Para o pesquisador, a vacinação foi essencial para que o Brasil conseguisse reverter a tendência crescente de mortes. “O que acabou acontecendo ao longo dos últimos meses foi que o aumento da cobertura vacinal, feito de forma gradativa, fez com que a gente tivesse cada vez mais pessoas protegidas contra as formas graves e fatais.”
De acordo com Guimarães, isso diminui a quantidade de óbitos efetivos e também reduz a pressão sobre o sistema de saúde, que, com menos internações, consegue ter um “respiro”.
O aposentado Luís Gonzaga da Silva Filho, de 72 anos, conseguiu tomar a vacina antes de cruzar com o novo coronavírus. Ele testou positivo em 14 de setembro. Dois dias depois do diagnóstico, a esposa, Jane Cruz Silva, de 71 anos, também testou positivo. Mesmo com comorbidades – pressão alta, diabetes, asma, sobrepeso e doença cardíaca – o aposentado conta que não sentiu nenhuma intercorrência mais grave.
“Apesar de a oxigenação estar abaixo de 90, eu não senti falta de ar, nem nada”, conta ele, vacinado com a CoronaVac há cerca de seis meses. O aposentado conta que procura tomar vitaminas e remédios para aumentar a imunidade, e que isso também pode ter contribuído para que ficasse apenas dez dias no hospital. Outro diferencial, na opinião de Luís, é que ele procurou ajuda médica logo que soube da doença.
Para o pesquisador da Fiocruz, só a vacina poderá acabar com as mortes no Brasil. “ A tendência, na verdade, é que a gente vá começando a desacelerar cada vez mais à medida que a gente mantiver a cobertura vacinal crescente.” Raphael Guimarães diz que o país já tem uma boa cobertura vacinal - segundo dados do Ministério da Saúde, cerca de 60% da população adulta já está com o ciclo vacinal completo. “A gente espera ter um alívio maior quando chegar [a um percentual] em torno de 70% da população”, disse.
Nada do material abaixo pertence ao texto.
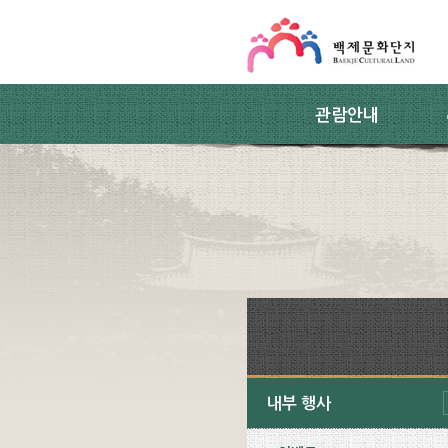
스킵네비게이션
본문 바로가기
주요메뉴 바로가기
하위메뉴 바로가기
관람안내
내부 행사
Segundo a secretária extraordinária de Enfrentamento à Covid-19 do Ministério da Saúde, Rosana Leitte, a pasta já distribuiu mais de 300 milhões de doses da vacina. Hoje o ministério divulgou que o Brasil registrou a menor média de mortes de 2021. O índice contabiliza as mortes dos últimos 14 dias e está em 489 óbitos por dia.
“E isso mostra o avanço da vacinação, refletindo, nos últimos 100 dias, na diminuição de mais de 70% na taxa de óbitos. E é assim que nós venceremos o caráter pandêmico dessa doença”, disse a secretária.
Enquanto isso não ocorre, o cientista da Fiocruz alerta que os cuidados que viraram hábito desde o ano passado devem ser mantidos: higienizar as mãos, evitar aglomerações e continuar usando a máscara de proteção.